**Exercise instructions:** Please transcribe the data that follows without the pictures, keeping every word the same.

**Given entries:**
= Beginning of Section =

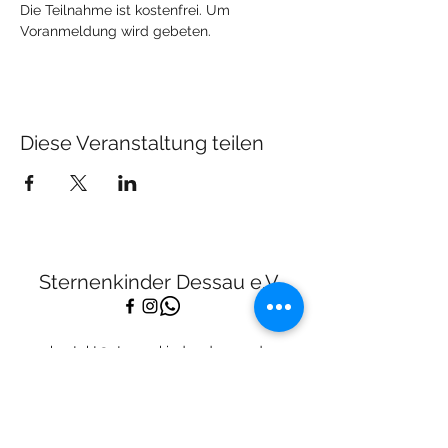
Die Teilnahme ist kostenfrei. Um 
Voranmeldung wird gebeten.
Diese Veranstaltung teilen
Sternenkinder Dessau e.V.
kontakt@sternenkinder-dessau.de
Tel:
01512 2283682
Spendenkonto:
Deutsche Skatbank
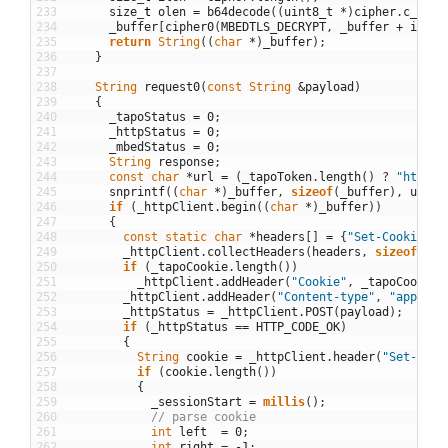
233
size
_
t
olen
=
b64decode
(
(
uint8_t
*
)
cipher
.
c_str
(
234
_buffer
[
cipher0
(
MBEDTLS_DECRYPT
,
_buffer
+
ilen
,
235
return
String
(
(
char
*
)
_buffer
)
;
236
}
237
238
String
request0
(
const
String
&
payload
)
239
{
240
_tapoStatus
=
0
;
241
_httpStatus
=
0
;
242
_mbedStatus
=
0
;
243
String
response
;
244
const
char
*
url
=
(
_tapoToken
.
length
(
)
?
"http:/
245
snprintf
(
(
char
*
)
_buffer
,
sizeof
(
_buffer
)
,
url
,
246
if
(
_httpClient
.
begin
(
(
char
*
)
_buffer
)
)
247
{
248
const
static
char
*
headers
[
]
=
{
"Set-Cookie"
}
;
249
_httpClient
.
collectHeaders
(
headers
,
sizeof
(
hea
250
if
(
_tapoCookie
.
length
(
)
)
251
_httpClient
.
addHeader
(
"Cookie"
,
_tapoCookie
.
252
_httpClient
.
addHeader
(
"Content-type"
,
"applica
253
_httpStatus
=
_httpClient
.
POST
(
payload
)
;
254
if
(
_httpStatus
==
HTTP_CODE_OK
)
255
{
256
String
cookie
=
_httpClient
.
header
(
"Set-Cook
257
if
(
cookie
.
length
(
)
)
258
{
259
_sessionStart
=
millis
(
)
;
260
// parse cookie
261
int
left
=
0
;
262
int
right
=
-
1
;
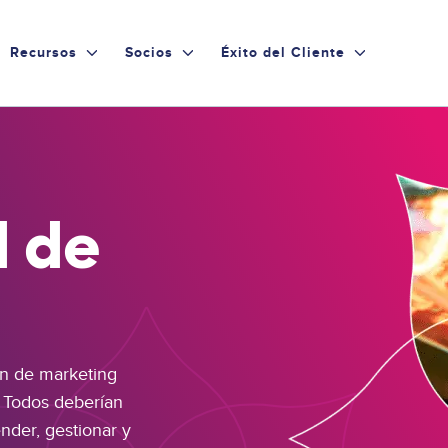
Recursos
Socios
Éxito del Cliente
 de
ón de marketing
. Todos deberían
nder, gestionar y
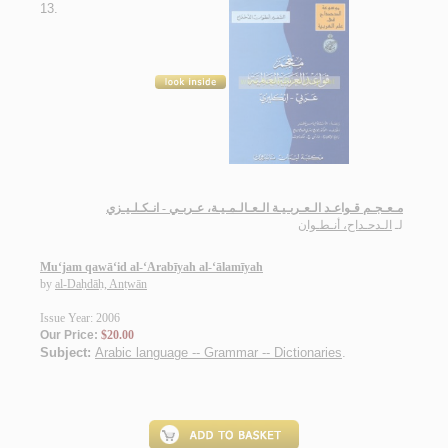
13.
مـعـجـم قـواعـد الـعـربـيـة الـعـالـمـيـة، عـربـي - انـكـلـيـزي
لـ
الـدحـداح، أنـطـوان
Mu‘jam qawā‘id al-‘Arabīyah al-‘ālamīyah
by
al-Daḥdāḥ, Anṭwān
Issue Year: 2006
Our Price:
$20.00
Subject:
Arabic language -- Grammar -- Dictionaries
.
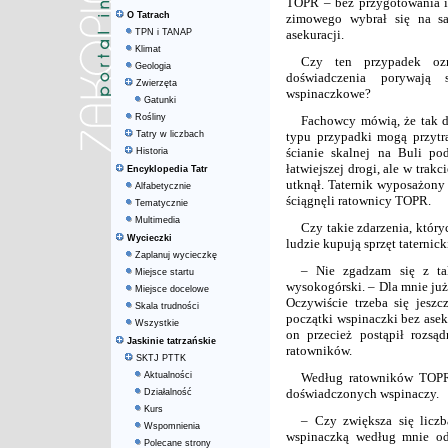
TOPR – bez przygotowania i
O Tatrach
zimowego wybrał się na s
TPN i TANAP
asekuracji.
Klimat
Czy ten przypadek ozn
Geologia
doświadczenia porywają 
Zwierzęta
wspinaczkowe?
Gatunki
Rośliny
Fachowcy mówią, że tak do
Tatry w liczbach
typu przypadki mogą przytra
ścianie skalnej na Buli p
Historia
łatwiejszej drogi, ale w tra
Encyklopedia Tatr
utknął. Taternik wyposażony 
Alfabetycznie
ściągnęli ratownicy TOPR.
Tematycznie
Multimedia
Czy takie zdarzenia, który
Wycieczki
ludzie kupują sprzęt taternic
Zaplanuj wycieczkę
– Nie zgadzam się z tak
Miejsce startu
wysokogórski. – Dla mnie już
Miejsce docelowe
Oczywiście trzeba się jesz
Skala trudności
początki wspinaczki bez aseku
Wszystkie
on przecież postąpił rozsą
Jaskinie tatrzańskie
ratowników.
SKTJ PTTK
Aktualności
Według ratowników TOPR 
doświadczonych wspinaczy.
Działalność
Kurs
– Czy zwiększa się liczb
Wspomnienia
wspinaczką według mnie od
Polecane strony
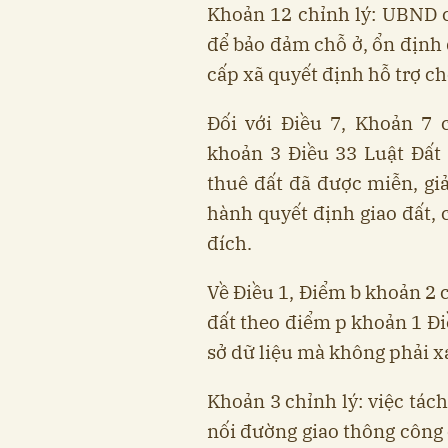
Khoản 12 chỉnh lý: UBND c
để bảo đảm chỗ ở, ổn định 
cấp xã quyết định hỗ trợ ch
Đối với Điều 7, Khoản 7 
khoản 3 Điều 33 Luật Đất 
thuê đất đã được miễn, giả
hành quyết định giao đất,
đích.
Về Điều 1, Điểm b khoản 2 
đất theo điểm p khoản 1 Đi
sở dữ liệu mà không phải x
Khoản 3 chỉnh lý: việc tách
nối đường giao thông công 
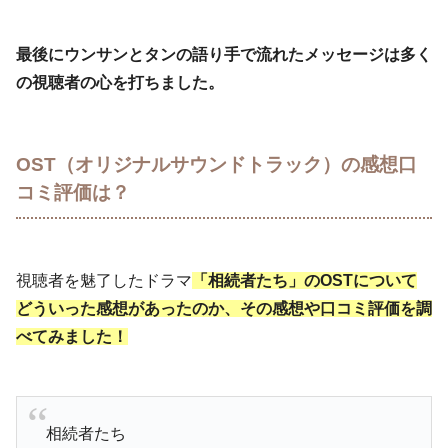
最後にウンサンとタンの語り手で流れたメッセージは多く
の視聴者の心を打ちました。
OST（オリジナルサウンドトラック）の感想口
コミ評価は？
視聴者を魅了したドラマ
「相続者たち」のOSTについて
どういった感想があったのか、その感想や口コミ評価を調
べてみました！
相続者たち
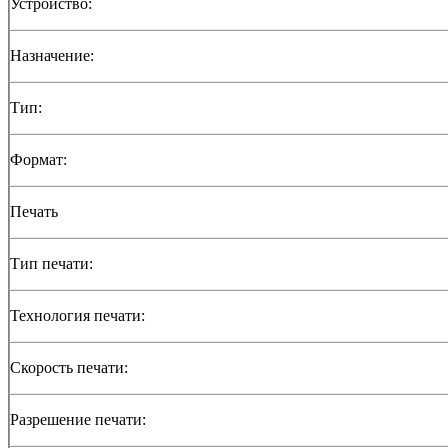
Устройство:
Назначение:
Тип:
Формат:
Печать
Тип печати:
Технология печати:
Скорость печати:
Разрешение печати:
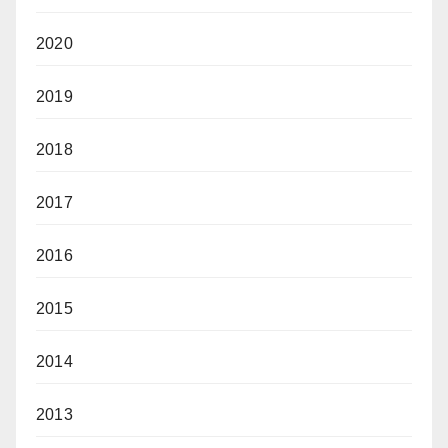
2020
2019
2018
2017
2016
2015
2014
2013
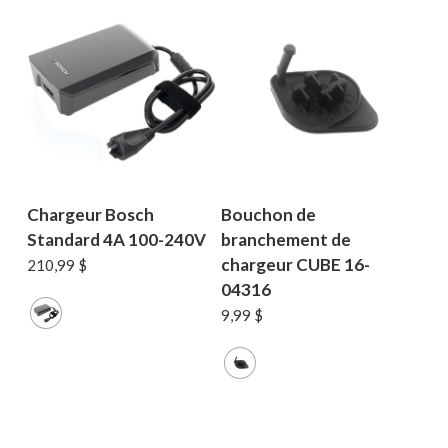
Chargeur Bosch
Bouchon de
Standard 4A 100-240V
branchement de
chargeur CUBE 16-
210,99
$
04316
9,99
$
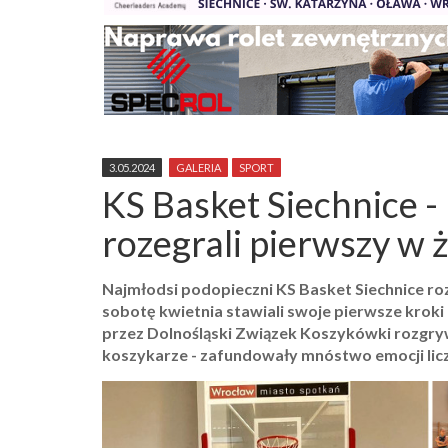
3.05.2024
GALERIA
SPORT
KS Basket Siechnice -
rozegrali pierwszy w ż
Najmłodsi podopieczni KS Basket Siechnice roze
sobotę kwietnia stawiali swoje pierwsze krok
przez Dolnośląski Związek Koszykówki rozgryw
koszykarze - zafundowały mnóstwo emocji licz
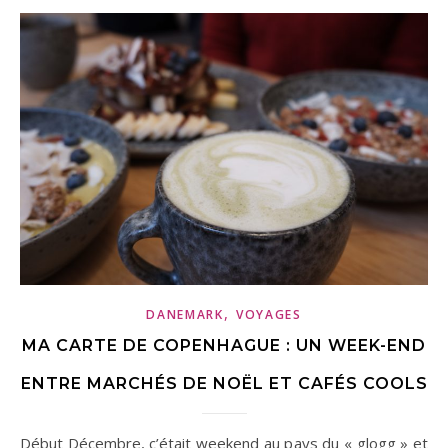
,
DANEMARK
VOYAGES
MA CARTE DE COPENHAGUE : UN WEEK-END
ENTRE MARCHÉS DE NOËL ET CAFÉS COOLS
Début Décembre, c’était weekend au pays du « glogg » et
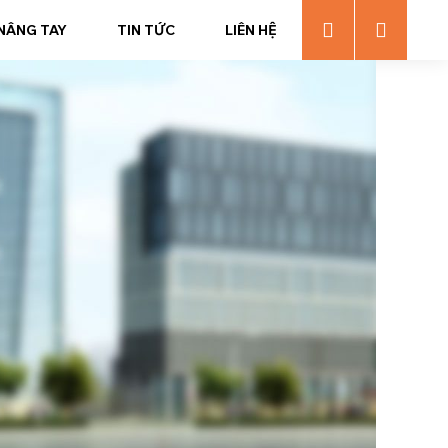
 NÂNG TAY
TIN TỨC
LIÊN HỆ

= End of Section =

**Task response:**
Die Teilnahme ist kostenfrei. Um 
Voranmeldung wird gebeten.
Diese Veranstaltung teilen
Sternenkinder Dessau e.V.
kontakt@sternenkinder-dessau.de
Tel:
01512 2283682
Spendenkonto:
Deutsche Skatbank
233
size
_
t
olen
=
b64decode
(
(
uint8_t
*
)
cipher
.
c_str
(
234
_buffer
[
cipher0
(
MBEDTLS_DECRYPT
,
_buffer
+
ilen
,
235
return
String
(
(
char
*
)
_buffer
)
;
236
}
237
238
String
request0
(
const
String
&
payload
)
239
{
240
_tapoStatus
=
0
;
241
_httpStatus
=
0
;
242
_mbedStatus
=
0
;
243
String
response
;
244
const
char
*
url
=
(
_tapoToken
.
length
(
)
?
"http:/
245
snprintf
(
(
char
*
)
_buffer
,
sizeof
(
_buffer
)
,
url
,
246
if
(
_httpClient
.
begin
(
(
char
*
)
_buffer
)
)
247
{
248
const
static
char
*
headers
[
]
=
{
"Set-Cookie"
}
;
249
_httpClient
.
collectHeaders
(
headers
,
sizeof
(
hea
250
if
(
_tapoCookie
.
length
(
)
)
251
_httpClient
.
addHeader
(
"Cookie"
,
_tapoCookie
.
252
_httpClient
.
addHeader
(
"Content-type"
,
"applica
253
_httpStatus
=
_httpClient
.
POST
(
payload
)
;
254
if
(
_httpStatus
==
HTTP_CODE_OK
)
255
{
256
String
cookie
=
_httpClient
.
header
(
"Set-Cook
257
if
(
cookie
.
length
(
)
)
258
{
259
_sessionStart
=
millis
(
)
;
260
// parse cookie
261
int
left
=
0
;
262
int
right
=
-
1
;
Recursos
Socios
Éxito del Cliente
 de
ón de marketing
. Todos deberían
nder, gestionar y
13.
مـعـجـم قـواعـد الـعـربـيـة الـعـالـمـيـة، عـربـي - انـكـلـيـزي
لـ
الـدحـداح، أنـطـوان
Mu‘jam qawā‘id al-‘Arabīyah al-‘ālamīyah
by
al-Daḥdāḥ, Anṭwān
Issue Year: 2006
Our Price:
$20.00
Subject:
Arabic language -- Grammar -- Dictionaries
.
TOPR – bez przygotowania i
O Tatrach
zimowego wybrał się na s
TPN i TANAP
asekuracji.
Klimat
Czy ten przypadek ozn
Geologia
doświadczenia porywają 
Zwierzęta
wspinaczkowe?
Gatunki
Rośliny
Fachowcy mówią, że tak do
Tatry w liczbach
typu przypadki mogą przytra
ścianie skalnej na Buli p
Historia
łatwiejszej drogi, ale w tra
Encyklopedia Tatr
utknął. Taternik wyposażony 
Alfabetycznie
ściągnęli ratownicy TOPR.
Tematycznie
Multimedia
Czy takie zdarzenia, który
Wycieczki
ludzie kupują sprzęt taternic
Zaplanuj wycieczkę
– Nie zgadzam się z tak
Miejsce startu
wysokogórski. – Dla mnie już
Miejsce docelowe
Oczywiście trzeba się jesz
Skala trudności
początki wspinaczki bez aseku
Wszystkie
on przecież postąpił rozsą
Jaskinie tatrzańskie
ratowników.
SKTJ PTTK
Aktualności
Według ratowników TOPR 
doświadczonych wspinaczy.
Działalność
Kurs
– Czy zwiększa się liczb
Wspomnienia
wspinaczką według mnie od
Polecane strony
Khoản 12 chỉnh lý: UBND c
để bảo đảm chỗ ở, ổn định 
cấp xã quyết định hỗ trợ ch
Đối với Điều 7, Khoản 7 
khoản 3 Điều 33 Luật Đất 
thuê đất đã được miễn, giả
hành quyết định giao đất,
đích.
Về Điều 1, Điểm b khoản 2 
đất theo điểm p khoản 1 Đi
sở dữ liệu mà không phải x
Khoản 3 chỉnh lý: việc tách
nối đường giao thông công 
最後にウンサンとタンの語り手で流れたメッセージは多く
の視聴者の心を打ちました。
OST（オリジナルサウンドトラック）の感想口
コミ評価は？
視聴者を魅了したドラマ
「相続者たち」のOSTについて
どういった感想があったのか、その感想や口コミ評価を調
べてみました！
相続者たち
Устройство:
Назначение:
Тип:
Формат:
Печать
Тип печати:
Технология печати:
Скорость печати:
Разрешение печати:
2020
2019
2018
2017
2016
2015
2014
2013
Chargeur Bosch
Bouchon de
Standard 4A 100-240V
branchement de
chargeur CUBE 16-
210,99
$
04316
9,99
$
3.05.2024
GALERIA
SPORT
KS Basket Siechnice -
rozegrali pierwszy w ż
Najmłodsi podopieczni KS Basket Siechnice roze
sobotę kwietnia stawiali swoje pierwsze krok
przez Dolnośląski Związek Koszykówki rozgryw
koszykarze - zafundowały mnóstwo emocji licz
,
DANEMARK
VOYAGES
MA CARTE DE COPENHAGUE : UN WEEK-END
ENTRE MARCHÉS DE NOËL ET CAFÉS COOLS
Début Décembre, c’était weekend au pays du « glogg » et
 NÂNG TAY
TIN TỨC
LIÊN HỆ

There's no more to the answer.